===== Task input =====

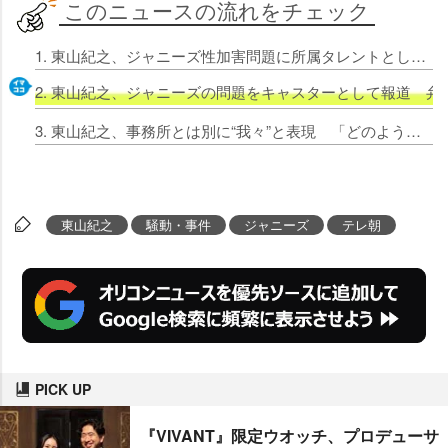
このニュースの流れをチェック
1. 東山紀之、ジャニーズ性加害問題に所属タレントとして「最年長である私が最初に」コメント・謝罪 『サンデーLIVE!!』生放送で【全文】
2. 東山紀之、ジャニーズの問題をキャスターとして報道 
3. 東山紀之、事務所とは別に“我々”と表現 「どのような未来を迎えるべきなのか」「ジャニーズという名前を存続させるべきなのか」
東山紀之
騒動・事件
ジャニーズ
テレ朝
PICK UP
『VIVANT』限定ウオッチ、プロデューサ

=====

About this task: All of the data must be given again exactly, without the pictures.

Expected answer:
このニュースの流れをチェック
1. 東山紀之、ジャニーズ性加害問題に所属タレントとして「最年長である私が最初に」コメント・謝罪 『サンデーLIVE!!』生放送で【全文】
2. 東山紀之、ジャニーズの問題をキャスターとして報道 
3. 東山紀之、事務所とは別に“我々”と表現 「どのような未来を迎えるべきなのか」「ジャニーズという名前を存続させるべきなのか」
東山紀之
騒動・事件
ジャニーズ
テレ朝
PICK UP
『VIVANT』限定ウオッチ、プロデューサ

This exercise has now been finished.